Alone Together

Alone-Together
Alone Together

Alone Together

Will the movies made during the COVID lockdown one day get a festival or masters theses written about them, or even a night of Turner Classic Movies channel programming in 2072? Will “Malcolm & Marie,” “Together,” “Locked Down,” “Stop and Go” and now Katie Holmes’ “Alone Together” be thought of as a genre worth revisiting? Some of these films do their best to transcend the limitations of a COVID-safe production and say something thoughtful about the situation or tell a story with genuine human resonance. But my feeling is that only Bo Burnham’s one-man show “Inside” will continue to have staying power on this front.

Holmes wrote, directed and stars in “Alone Together,” set in those early days after March 15. The world might be falling apart June (Holmes) is trying to get to an Airbnb rental upstate, but all train travel is canceled due to coronavirus shutdowns, so she has to take a Lyft but she still meets cute. She arrives at the house first to find that it’s already been rented for the month by Charlie (Jim Sturgess), who’s scruffy but cute in his own right. And secondly that John isn’t coming because he thinks he should be with his parents. They both decide they can stay there. And so quickly move from where-do-you-work/what-is-your-favorite-book to eating together, doing karaoke and other bonding activities plus personal revelations about families and relationships.

Holmes has been in so many movies that the traditional structure of storytelling must come second nature to him. Or maybe he simply possesses a strong sense of three act structure. That means, however, that this movie is really predictable. When one character asks another, “How did you find me?” and they respond, “This is where you said you would go,” it’s just a redundant exchange because we heard what was said and knew where the character would be.

What’s wrong with the film isn’t that it’s too traditional; what’s wrong with it is that it doesn’t trust us to understand anything about these people or their lives on our own. We learn early on that Charlie’s job metaphor alert is as a “restorer,” not only of old motorcycle engines but also of everything else in the world, he tells June.
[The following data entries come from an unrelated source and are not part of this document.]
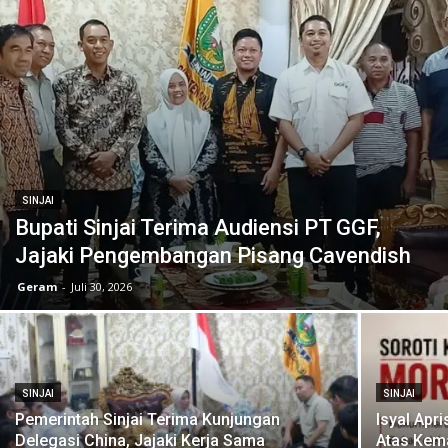
SINJAI
Bupati Sinjai Terima Audiensi PT GGF,
Jajaki Pengembangan Pisang Cavendish
Geram
-
Juli 30, 2026
SINJAI
SINJAI
Pemerintah Sinjai Terima Kunjungan
Isyal Apr
Delegasi China, Jajaki Kerja Sama
Atas Kema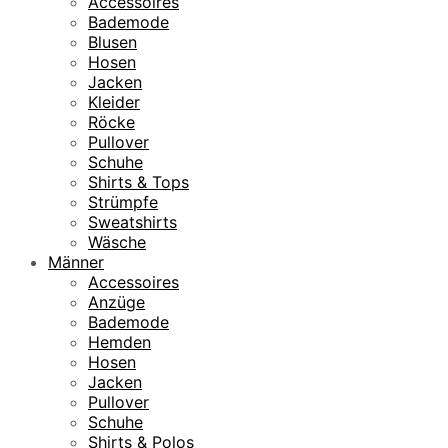
Accessoires
Bademode
Blusen
Hosen
Jacken
Kleider
Röcke
Pullover
Schuhe
Shirts & Tops
Strümpfe
Sweatshirts
Wäsche
Männer
Accessoires
Anzüge
Bademode
Hemden
Hosen
Jacken
Pullover
Schuhe
Shirts & Polos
As she’s trying to leave town, June hears a homeless man with COVID yelling that the world is ending and archival audio plays of then Governor Andrew Cuomo talking about unprecedented measures to keep people safe; on top of all that (and still in just the first part of the movie), her Lyft driver tells her that “people think they have all the time in the world … keep putting things off.”
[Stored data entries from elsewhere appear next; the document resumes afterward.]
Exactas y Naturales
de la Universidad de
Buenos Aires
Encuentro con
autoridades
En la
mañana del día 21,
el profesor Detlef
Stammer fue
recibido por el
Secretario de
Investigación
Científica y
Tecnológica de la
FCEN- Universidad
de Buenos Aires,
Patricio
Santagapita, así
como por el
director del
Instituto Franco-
“I’m a vegan. I’m trying to be,” June says when Charlie offers her a Big Mac. But then she’s also a restaurant critic? So ? It seems like an odd choice without further explanation except something-something John wanted to try? And it’s such a shame to waste Holmes’ great chemistry with Luke in “Pieces of April” by giving him such an underwritten part here. The script assumes we’ll feel more for this woman than it gives us reason to.

Luke and all the other actors do their best (especially Zosia Mamet as June’s friend and Melissa Leo as Charlie’s mother), but there’s never enough vivid, specific, consistent character in the dialogue to bring them to life. Finally face to face but still unable to touch each other, Charlie and his mother see one another for the first time in years in a single scene that for a moment lets Leo and Sturgess transcend everything else about this script so we can sense their connection as fellow humans from it and it’s only then that we glimpse what might have been if they’d had another few drafts.

Watch Alone Together For Free On Gomovies.